I had my appointment at 2 pm. Of course, being the stresshead that I am, I was already restless from worrying about being on time and finding the place. I needn’t have worried because as soon as I stepped out of the tram, I saw a big building, surrounded by high gates, several security cameras and (if that weren’t enough indicators) the American flag proudly waving in the wind.

Well, call me crazy but if I have an appointment somewhere, I presume that I would be able to enter the building upon arrival. I was wrong. There was a small tent outside where you could get shelter from the rain. Seeing as the door was closed and barred, I asked the people standing there what we were supposed to be doing. “You just have to wait till they come and get you”, the answer was. So I just stood there in the cold and rain, waiting for some sign of life from inside. After a while a security guard came outside, asked us for our names, scanned us with the fancy ‘bad things finder’ and ushered us inside. There we had to give them all our non-necessary stuff like bags and what not, move through the airport-style body scanner, have our necessary stuff by an airport-style bag scanner, and moved into the next room. Here I encountered my first obstacle.
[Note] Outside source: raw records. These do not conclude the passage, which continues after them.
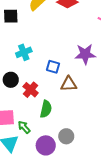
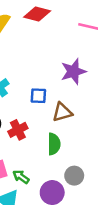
red cross: (31, 90) -> (18, 130), turned 35
green semicircle: (46, 109) -> (54, 144), moved

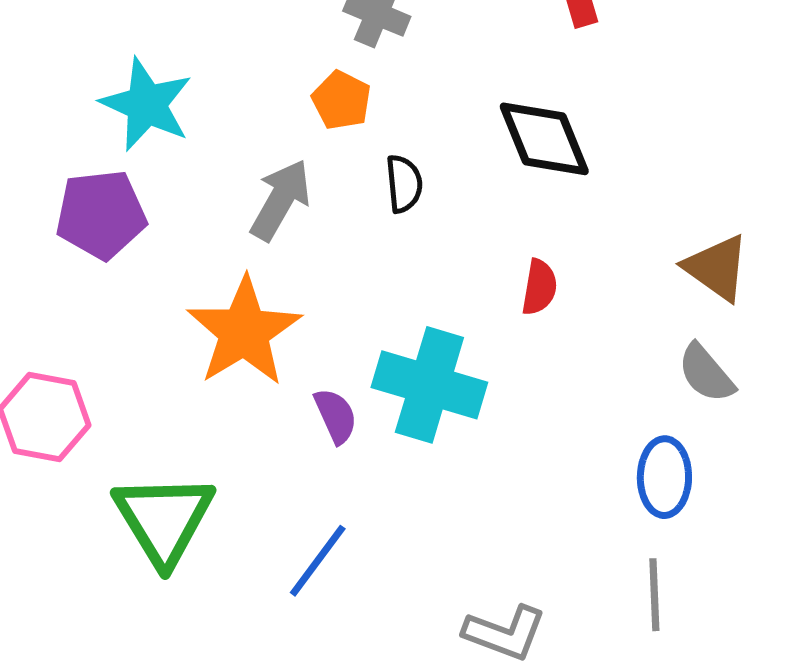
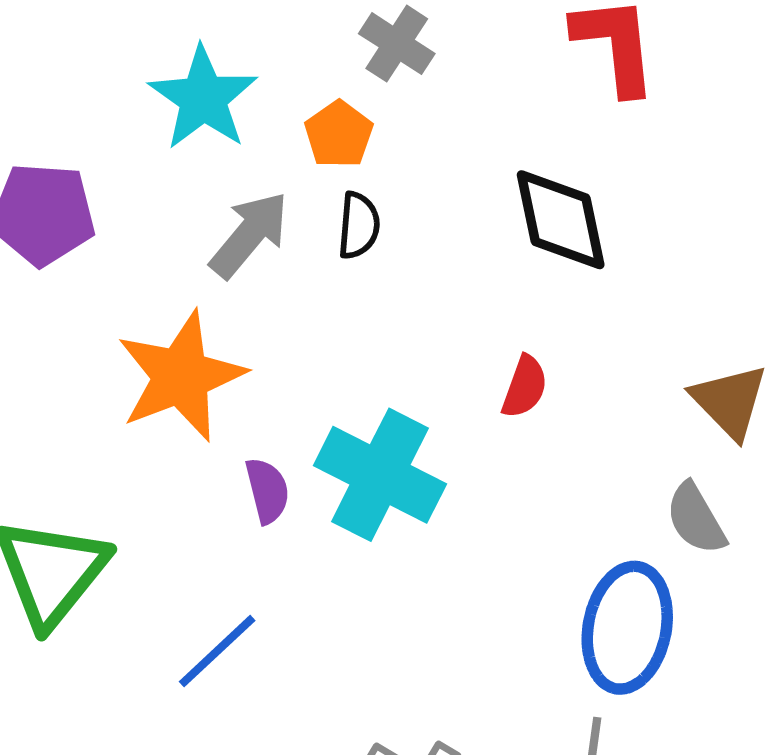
cyan star: (146, 104) -> (203, 98), moved
black semicircle: (404, 184) -> (359, 225), moved
blue ellipse: (664, 477) -> (627, 628), size x1.4

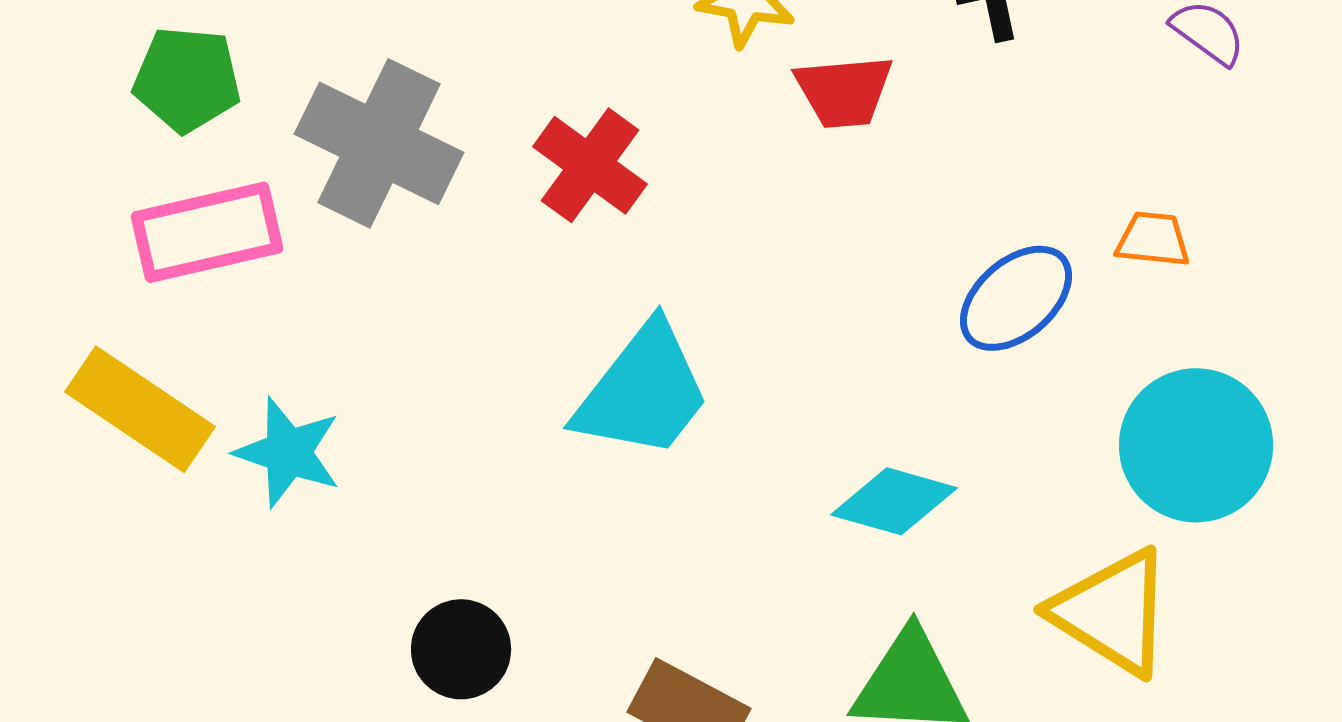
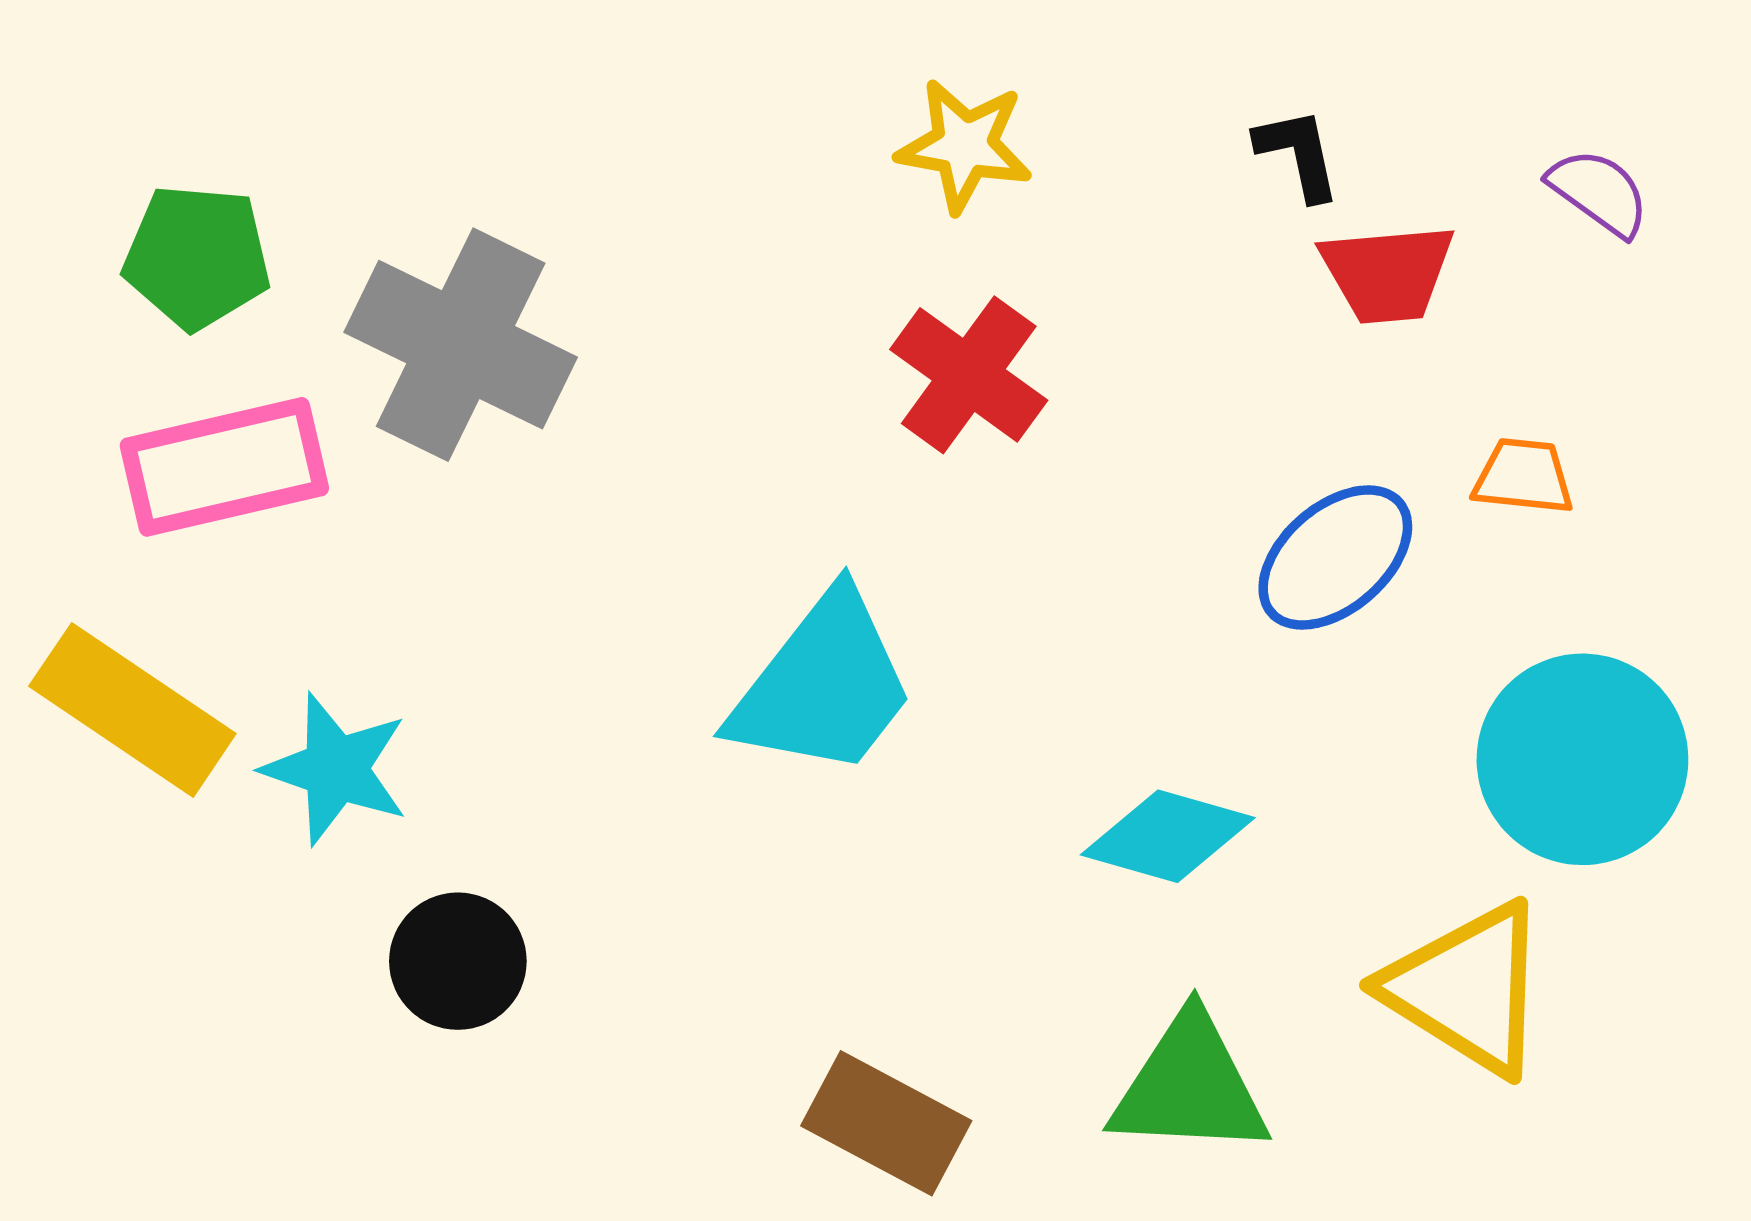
red trapezoid: (844, 91) -> (1387, 273), moved
red cross: (590, 165) -> (969, 375), moved
black circle: (461, 649) -> (458, 961), moved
I retrieved my stuff from the scanner and tried to open the door leading into the next room but found it wouldn’t budge. I tried it again a couple of times but it stayed shut, so I turned back to the security guard who frowned at me and said ‘you can move on’, and I was like ‘.. ehm…’ so I tried it again and found that it was only the heaviest door in the history of doors. My right arm is ripped now. So much muscle. I felt so embarrassed.

Anyway, I moved to the waiting area where I would sit till my number (number 7) was called and I could proceed to window 1 or 2 where they would sign me in. I was only just sitting when I saw a girl on the other side of the door having the same problem as I had. I motioned to her to pull really hard and when she got through she sat next to me and we got to talking. Turns out she is also going to be an Au Pair but in New Jersey, so we had a couple of things in common. It was nice to have someone to share my nervousness with.
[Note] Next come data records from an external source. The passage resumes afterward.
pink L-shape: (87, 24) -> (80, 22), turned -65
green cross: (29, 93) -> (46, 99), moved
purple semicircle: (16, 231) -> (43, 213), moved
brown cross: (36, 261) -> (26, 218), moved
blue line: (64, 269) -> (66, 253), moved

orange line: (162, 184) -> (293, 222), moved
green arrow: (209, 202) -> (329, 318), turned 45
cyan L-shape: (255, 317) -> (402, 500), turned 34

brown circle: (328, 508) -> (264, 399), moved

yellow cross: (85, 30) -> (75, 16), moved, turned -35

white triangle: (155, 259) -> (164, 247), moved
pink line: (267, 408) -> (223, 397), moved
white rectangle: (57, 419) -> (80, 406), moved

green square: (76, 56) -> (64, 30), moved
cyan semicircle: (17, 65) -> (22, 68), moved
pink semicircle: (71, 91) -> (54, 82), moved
When they called my number I almost tripped on the way to the window and my hands were shaking when I pulled out the papers that he needed to have. I gave him my passport (which they keep there because they need to put the VISA in there, so they mail it back to you), signed a form in the wrong place (*facepalm*) scanned my finger prints and went back to my seat to get called to window 3 or 4. This wait took a lot longer but when I finally did get called up, I was glad to see that my voice had stopped shaking. This was the interview part; this man would decide whether or not I was an opportunist fraud.
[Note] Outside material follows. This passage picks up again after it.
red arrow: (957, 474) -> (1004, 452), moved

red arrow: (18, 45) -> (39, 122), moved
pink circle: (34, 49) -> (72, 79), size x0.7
The conversation went something like this:

Him: So Emma, you’re becoming an au pair?

Me: Yes, I am.

Him: Are you qualified to take care of infants?

Me: Yes, I have a degree in pedagogy, a Masters in Educational Science and three years of work experience in several childcare facilities.

Him: Where are you going?

Me: Chicago, more specifically ********** (privacy, you understand)

Him: How many kids will you be taking care of?

Me: Three

Him: How old are they?

Me: 8 months, three and nearly five. Two girls and a boy.

Him: Okay. Do you know what the parents do for a living?

Me: I think they work at an ****** firm.

Him: Got any family in the US?

Me: No.

Him: Got a boyfriend or girlfriend in the US? (Which I thought was very inclusive and politically correct. Yay government officer)

Me: Nope.

Him: Okay that’s it, thank you.

Me: That’s it? Really?

Him: Yep. We’ll send you your passport with the VISA in 3 -4 working days.

Me: Okay.. thank you!

 

You have to understand, this was a rapid fire Q&A. It took maybe all of 2 minutes if that. I didn’t even have to show him my placement letter or my letter of intent to return to the Dutchland. I was stunned. But anywho, it was kinda fun. It was definitely a lot less of an interrogation than I had anticipated.

So now I just have to wait till I get my passport back in the mail and I’ll officially be all set to go. I just took out travel insurance for the whole year (€400.. *cries*) and that was the last bit of paperwork that needed done, I think. I’m officially all set to go!  Weeheee.